Detroit Social Club – Glasgow, King Tut’s 29/10/08

Filed under: Live Reviews — by Free Edinburgh Podcast @ 11:51 pm

A bit late so I do apologise.  I’ll make up for it though by telling you what’s coming soon.  And even sooner.  And a bit later.  Expect interviews with the following – Okkervil River! Cage the Elephant! Future of the Left! And TV on the Radio! Three out of those are worthwhile bands, but what ones?!?!?  Live things of each as well of course, and the regular news/singles/albums.  Albumes which include Tom Jones’ new one.  I warn you – it’s excellent.  Some special feature is also being planned about some music issue or other.  I neede to work out what it is though.  Also, I shall post up my feature on song lyrics right after this.  Enjoy!

Detroit Social Club – Glasgow, King Tut’s 29/10/08

Few bands have excited the ever quick-to-judge critics more this year than Detroit Social Club, but it’d be no surprise if such accolades had been heard in the direction of first support, The Doledrums, here tonight.
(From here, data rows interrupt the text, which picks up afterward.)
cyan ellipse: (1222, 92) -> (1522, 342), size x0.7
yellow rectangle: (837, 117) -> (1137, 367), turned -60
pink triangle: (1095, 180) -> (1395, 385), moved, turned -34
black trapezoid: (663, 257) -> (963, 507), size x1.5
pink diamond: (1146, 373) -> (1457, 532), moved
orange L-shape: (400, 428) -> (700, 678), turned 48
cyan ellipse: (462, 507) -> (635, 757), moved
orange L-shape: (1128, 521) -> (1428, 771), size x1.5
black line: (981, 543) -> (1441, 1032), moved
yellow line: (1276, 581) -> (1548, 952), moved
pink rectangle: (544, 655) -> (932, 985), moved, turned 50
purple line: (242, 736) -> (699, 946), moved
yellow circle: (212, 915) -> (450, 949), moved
Looking like The Enemy fronted by a less punchable Nicholas Hoult from Skins, the Falkirk five-piece create the most excitement seen all night with a set of tight pop clearly derived from intelligent minds. Craig Burke has to confidence to demand attention, with jittered dance moves and fantastic vocals that have the potential of Lee Hazlewood. Contrasted with the rest of the band’s cool, sedate manner, The Doledrums seem to know exactly what they’re doing for a band so young, and can hopefully reach the heights currently being touted for the headliners here.
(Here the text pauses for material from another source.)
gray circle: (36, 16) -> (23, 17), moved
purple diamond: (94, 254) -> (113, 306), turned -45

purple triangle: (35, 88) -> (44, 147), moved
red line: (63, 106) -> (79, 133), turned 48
It’d be hard to see why such talk was being made of Dave Burns’ project though, considering their messy introduction to Glasgow here. Superb on record, with proper anthems that resonate with spectacular passion, their live show becomes a drab affair of tediously loud rhythm guitar intent to destroy any semblance of quality vocal or melody.

The gaping hole at the front of the stage may have been a factor in their lackluster approach to performance, with the lack of an appreciative audience all the more evident in the confines of the legendarily tiny King Tut’s.

Things do perk up five or six songs in as the less rhythm heavy ‘Black and White’ offers a chance for more than just the mass of distortion usually found at the end of a Mogwai gig. But by then, all momentum is lost, and you’re only wondering where The Doledrums are playing next.